When former Thompson NDP MLA Steve Ashton lost his appeal of the Manitoba NDP’s candidate selection committee’s decision not to let him seek the nomination in the riding for the next provincial election, which may come this year or next, a political career that dates back to him first being elected in 1981 may have finally come to its end.
If so, the last three years since he was finally defeated in a provincial election for the first time in more than three decades may wind up being considered as a sort of an awkward swan song of the type that some professional athletes go through when they fail to see that the game has passed them by and try to recapture their former glories, only to end up serving as a reminder of how far they have fallen since their prime.
Ashton lost the Thompson constituency in the 2016 provincial election to Kelly Bindle of the Progressive Conservatives, who rode his way to victory mainly by outpolling the incumbent in Thompson and nearby areas like Paint Lake. He continued working for the party, then lost a bid to become the party’s leader for the third time in eight years, not to a veteran MLA and cabinet minister in the form of former premier Greg Selinger as he did the first two times, but to rookie Fort Rouge MLA Wab Kinew. In with the new blood and out with the old, it seemed.
That the NDP party might not want Steve Ashton flying its flag any longer is not all that surprising. As good as he was at getting elected, the longtime Thompson MLA my not have been as good at ingratiating himself with the party’s power brokers to become part of the inner circle during the party’s 17-year stint in power that began in 1999. As the representative of the biggest city in the north, and the hub for provincial government employees and Vale hourly workers and other union members, he probably didn’t need to. When it came to playing politics, he may not have been afraid to play “dirty,” with many believing that he was behind the revelation of Kinew’s past brushes with the law during the leadership campaign and that this permanently soured the relationship between the two. Ashton was also involved in the Tiger Dams fiasco/scandal that was part of the reason for several cabinet members breaking ranks with then-premier Selinger in a well-publicized revolt that precipitated the second leadership contest that Ashton lost to Selinger, the first having come in 2009 after former premier Gary Doer stepped down.

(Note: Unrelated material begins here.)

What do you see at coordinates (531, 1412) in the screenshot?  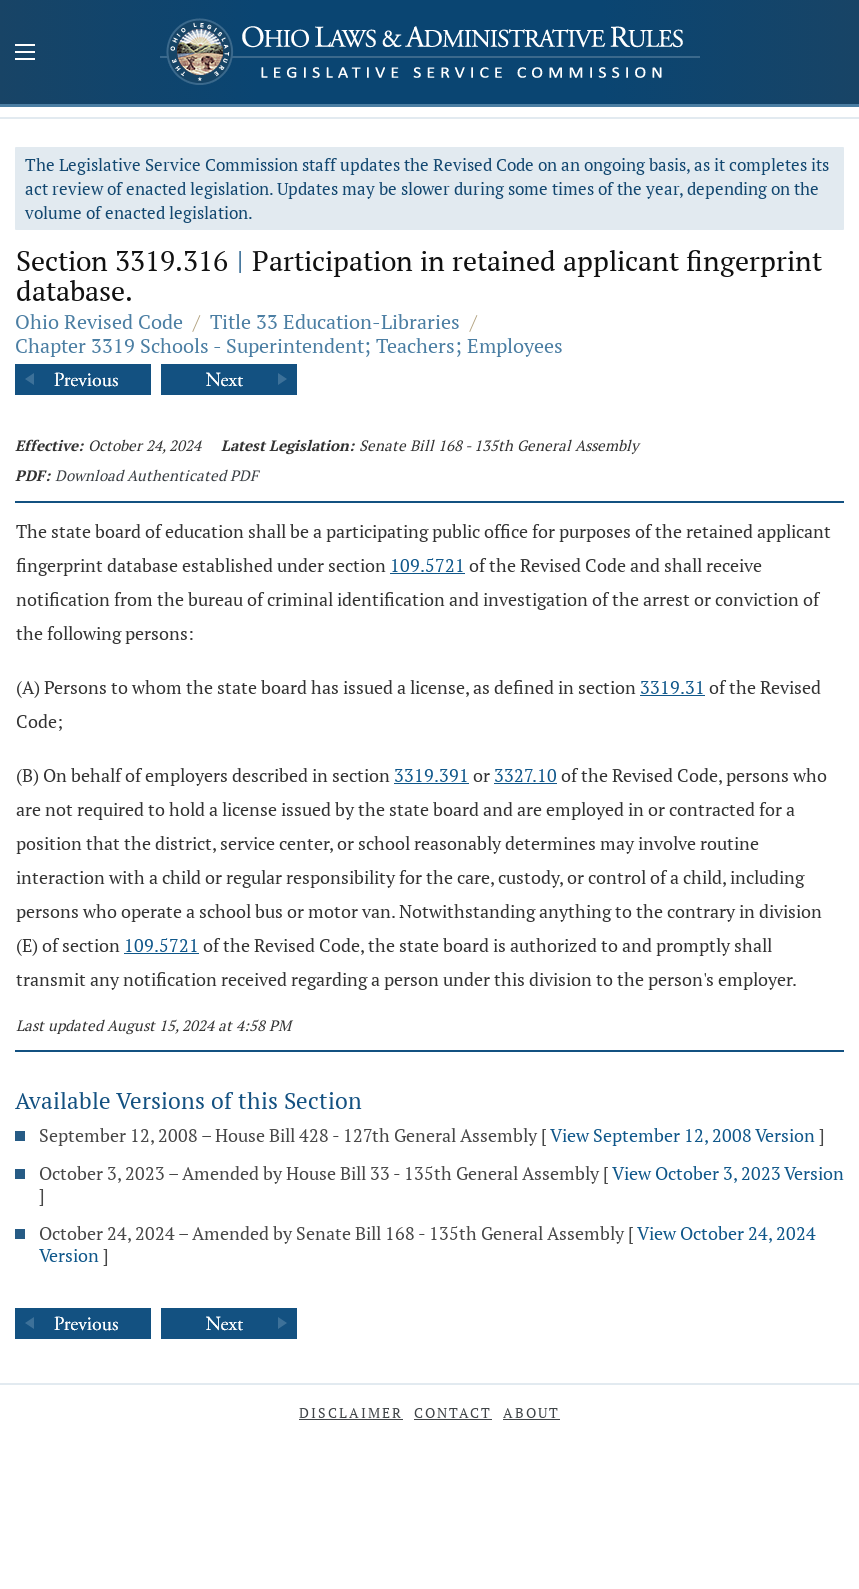 I see `About` at bounding box center [531, 1412].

But the biggest reason for Ashton being shunted aside in favour of some newer candidates may be that he represents the old guard and that maybe an older white man is not the sort of representative that the NDP wants in the north anymore. Ashton is good at organizing supporters, even if he never won a leadership race, and there was a good chance he would have captured the nomination for Thompson, then maybe not have been able to win the riding in the general election. What’s more, as long as he maintained his role as the MLA and/or candidate for Thompson, the next generation of the party’s candidates would remain in arrested development, unable to step out of his shadow. Sometimes politics is a long game in which you need to develop new representatives, not necessarily for this election but for the one to follow it, and maybe let them gain some experience as an opposition backbencher before possibly getting a role in government some day down the line, just as Ashton did back when he was first elected.
The move won’t necessarily work out in the NDP’s favour, however. No other candidate will probably be as high-profile as Ashton, so it isn’t a given that they will win the riding, even if it has had outlying communities like Nelson House, Churchill and Gillam added to it for the 2020 – or 2019 – election. What’s more, Ashton could decide to run as an independent, which might not end up with his being elected, but could definitely siphon enough votes away from whoever the NDP candidate turns out to be to cost the party a seat in the legislature. Still, after building up an impressive streak of wins through most of his political career, the story of late for Steve Ashton has been mostly one about losing.